▸ What to do: Would you please output, word for word, the span of the listing below that opens on the line containing "Zarejestruj się" and closes on the line containing "PIŁA PŁATNICA 500MM, 7TPI 10A550"? Include both ends and nothing more.

▸ Data shown:
■ ■ ■ ■ ■

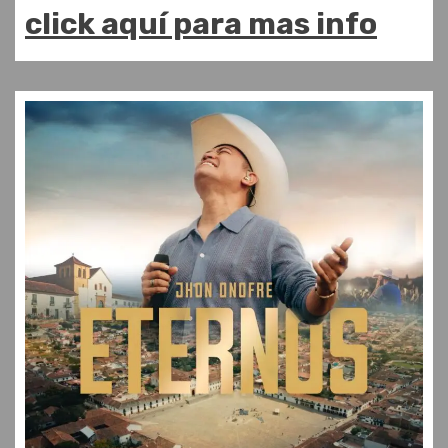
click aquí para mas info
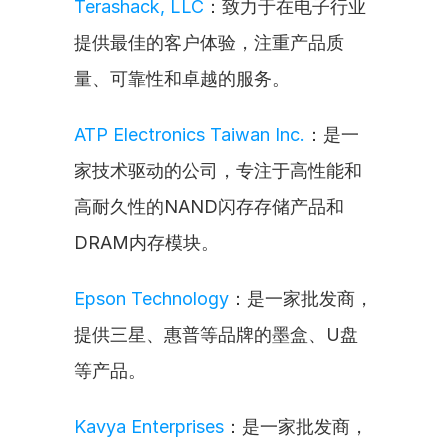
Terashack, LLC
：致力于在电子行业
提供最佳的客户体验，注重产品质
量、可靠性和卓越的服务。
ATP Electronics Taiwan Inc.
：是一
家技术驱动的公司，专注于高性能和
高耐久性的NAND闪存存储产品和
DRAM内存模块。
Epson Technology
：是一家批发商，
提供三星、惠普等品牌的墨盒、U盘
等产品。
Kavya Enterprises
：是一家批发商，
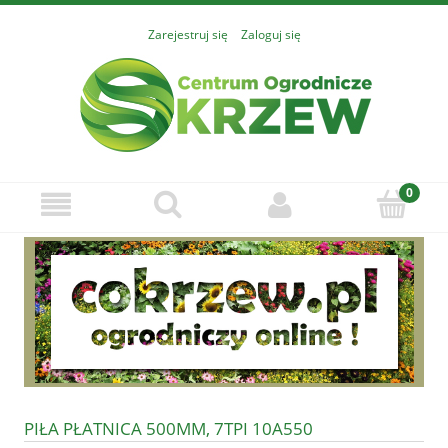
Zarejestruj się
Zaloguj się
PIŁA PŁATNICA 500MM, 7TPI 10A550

■ ■ ■ ■ ■

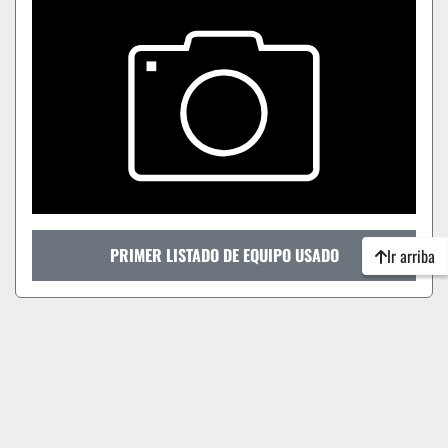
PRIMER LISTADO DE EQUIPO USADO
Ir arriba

■ ■ ■ ■ ■

▸ Exercise result:
Zarejestruj się
Zaloguj się
PIŁA PŁATNICA 500MM, 7TPI 10A550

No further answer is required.